Give the entries again exactly. Skip the pictures.

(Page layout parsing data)
_ _ _ _ _ _ _

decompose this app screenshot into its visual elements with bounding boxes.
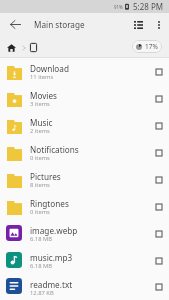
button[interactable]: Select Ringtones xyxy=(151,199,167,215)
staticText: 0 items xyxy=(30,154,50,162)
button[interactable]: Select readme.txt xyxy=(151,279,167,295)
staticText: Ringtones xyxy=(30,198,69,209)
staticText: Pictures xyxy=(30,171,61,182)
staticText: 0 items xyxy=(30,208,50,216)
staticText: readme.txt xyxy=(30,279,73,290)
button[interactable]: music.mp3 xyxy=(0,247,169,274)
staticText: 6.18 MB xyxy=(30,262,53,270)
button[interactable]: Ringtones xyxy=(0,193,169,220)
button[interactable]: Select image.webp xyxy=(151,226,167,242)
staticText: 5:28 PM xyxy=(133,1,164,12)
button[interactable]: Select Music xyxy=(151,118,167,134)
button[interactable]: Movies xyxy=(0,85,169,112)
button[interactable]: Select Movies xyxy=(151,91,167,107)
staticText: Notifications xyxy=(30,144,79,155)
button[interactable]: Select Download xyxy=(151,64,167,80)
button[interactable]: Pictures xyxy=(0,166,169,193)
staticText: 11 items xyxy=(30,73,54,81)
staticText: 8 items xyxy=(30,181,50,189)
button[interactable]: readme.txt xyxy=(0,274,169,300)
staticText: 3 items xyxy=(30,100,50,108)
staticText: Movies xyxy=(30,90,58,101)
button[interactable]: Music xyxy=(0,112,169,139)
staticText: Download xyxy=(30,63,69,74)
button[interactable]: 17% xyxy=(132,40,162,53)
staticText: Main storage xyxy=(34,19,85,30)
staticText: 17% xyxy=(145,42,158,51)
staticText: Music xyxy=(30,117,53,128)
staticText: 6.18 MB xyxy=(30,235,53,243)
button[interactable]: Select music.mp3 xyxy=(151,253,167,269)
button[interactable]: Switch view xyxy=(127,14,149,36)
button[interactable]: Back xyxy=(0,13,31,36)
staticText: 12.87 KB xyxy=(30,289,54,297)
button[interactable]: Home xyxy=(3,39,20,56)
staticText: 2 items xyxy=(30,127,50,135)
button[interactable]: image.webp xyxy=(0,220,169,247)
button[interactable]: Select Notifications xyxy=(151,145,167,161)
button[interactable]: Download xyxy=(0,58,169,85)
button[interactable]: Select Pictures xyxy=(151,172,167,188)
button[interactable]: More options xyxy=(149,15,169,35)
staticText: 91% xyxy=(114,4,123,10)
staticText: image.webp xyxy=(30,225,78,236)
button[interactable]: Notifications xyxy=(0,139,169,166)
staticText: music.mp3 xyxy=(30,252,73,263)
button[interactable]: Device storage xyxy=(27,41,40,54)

_ _ _ _ _ _ _

WRITTEN REPLY =>
decompose this app screenshot into its visual elements with bounding boxes.
button[interactable]: Select Ringtones xyxy=(151,199,167,215)
staticText: 0 items xyxy=(30,154,50,162)
button[interactable]: Select readme.txt xyxy=(151,279,167,295)
staticText: Ringtones xyxy=(30,198,69,209)
staticText: Pictures xyxy=(30,171,61,182)
staticText: 0 items xyxy=(30,208,50,216)
staticText: readme.txt xyxy=(30,279,73,290)
button[interactable]: music.mp3 xyxy=(0,247,169,274)
staticText: 6.18 MB xyxy=(30,262,53,270)
button[interactable]: Ringtones xyxy=(0,193,169,220)
button[interactable]: Select image.webp xyxy=(151,226,167,242)
staticText: 5:28 PM xyxy=(133,1,164,12)
button[interactable]: Select Music xyxy=(151,118,167,134)
button[interactable]: Movies xyxy=(0,85,169,112)
button[interactable]: Select Movies xyxy=(151,91,167,107)
staticText: Notifications xyxy=(30,144,79,155)
button[interactable]: Select Download xyxy=(151,64,167,80)
button[interactable]: Pictures xyxy=(0,166,169,193)
staticText: 11 items xyxy=(30,73,54,81)
staticText: 8 items xyxy=(30,181,50,189)
button[interactable]: readme.txt xyxy=(0,274,169,300)
staticText: 3 items xyxy=(30,100,50,108)
staticText: Movies xyxy=(30,90,58,101)
button[interactable]: Music xyxy=(0,112,169,139)
staticText: Download xyxy=(30,63,69,74)
button[interactable]: 17% xyxy=(132,40,162,53)
staticText: Main storage xyxy=(34,19,85,30)
staticText: 17% xyxy=(145,42,158,51)
staticText: Music xyxy=(30,117,53,128)
staticText: 6.18 MB xyxy=(30,235,53,243)
button[interactable]: Select music.mp3 xyxy=(151,253,167,269)
button[interactable]: Switch view xyxy=(127,14,149,36)
button[interactable]: Back xyxy=(0,13,31,36)
staticText: 12.87 KB xyxy=(30,289,54,297)
button[interactable]: Home xyxy=(3,39,20,56)
staticText: 2 items xyxy=(30,127,50,135)
button[interactable]: image.webp xyxy=(0,220,169,247)
button[interactable]: Select Notifications xyxy=(151,145,167,161)
button[interactable]: Download xyxy=(0,58,169,85)
button[interactable]: Select Pictures xyxy=(151,172,167,188)
button[interactable]: More options xyxy=(149,15,169,35)
staticText: 91% xyxy=(114,4,123,10)
staticText: image.webp xyxy=(30,225,78,236)
button[interactable]: Notifications xyxy=(0,139,169,166)
staticText: music.mp3 xyxy=(30,252,73,263)
button[interactable]: Device storage xyxy=(27,41,40,54)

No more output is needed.